(Records provided)

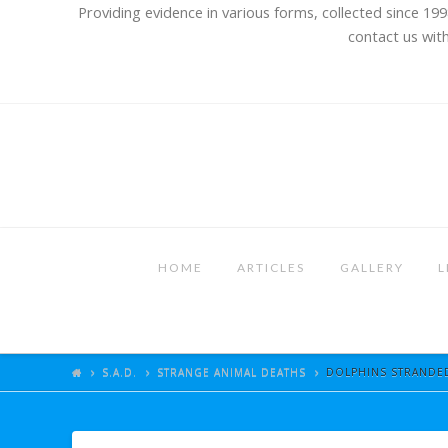
Providing evidence in various forms, collected since 199
contact us with
HOME
ARTICLES
GALLERY
L
S.A.D.
STRANGE ANIMAL DEATHS
DOLPHINS STRANDED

(End Records provided)

Task to carry out: Print the records verbatim, without pictures.

Solution to this problem:
Providing evidence in various forms, collected since 199
contact us with
HOME
ARTICLES
GALLERY
L
S.A.D.
STRANGE ANIMAL DEATHS
DOLPHINS STRANDED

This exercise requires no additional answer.